PROBLEM DESCRIPTION: Both the line containing "HORIZONTALE" and the line containing "SCHWENKMOMENT" belong to the span. Output exactly that span from the listing below, and nothing outside it.

SOURCE DATA:
↓

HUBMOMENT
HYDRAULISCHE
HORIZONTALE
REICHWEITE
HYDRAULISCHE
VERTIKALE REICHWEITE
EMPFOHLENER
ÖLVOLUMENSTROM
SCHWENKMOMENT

↑
↓

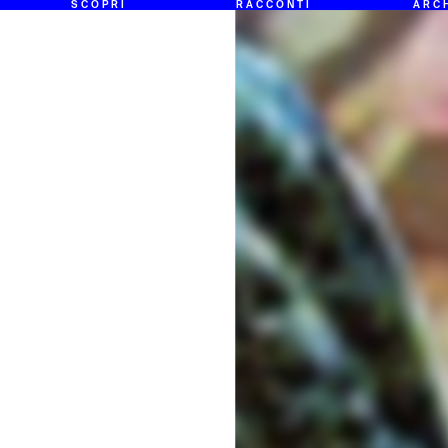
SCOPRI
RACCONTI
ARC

↑

WRITTEN RESPONSE:
HORIZONTALE
REICHWEITE
HYDRAULISCHE
VERTIKALE REICHWEITE
EMPFOHLENER
ÖLVOLUMENSTROM
SCHWENKMOMENT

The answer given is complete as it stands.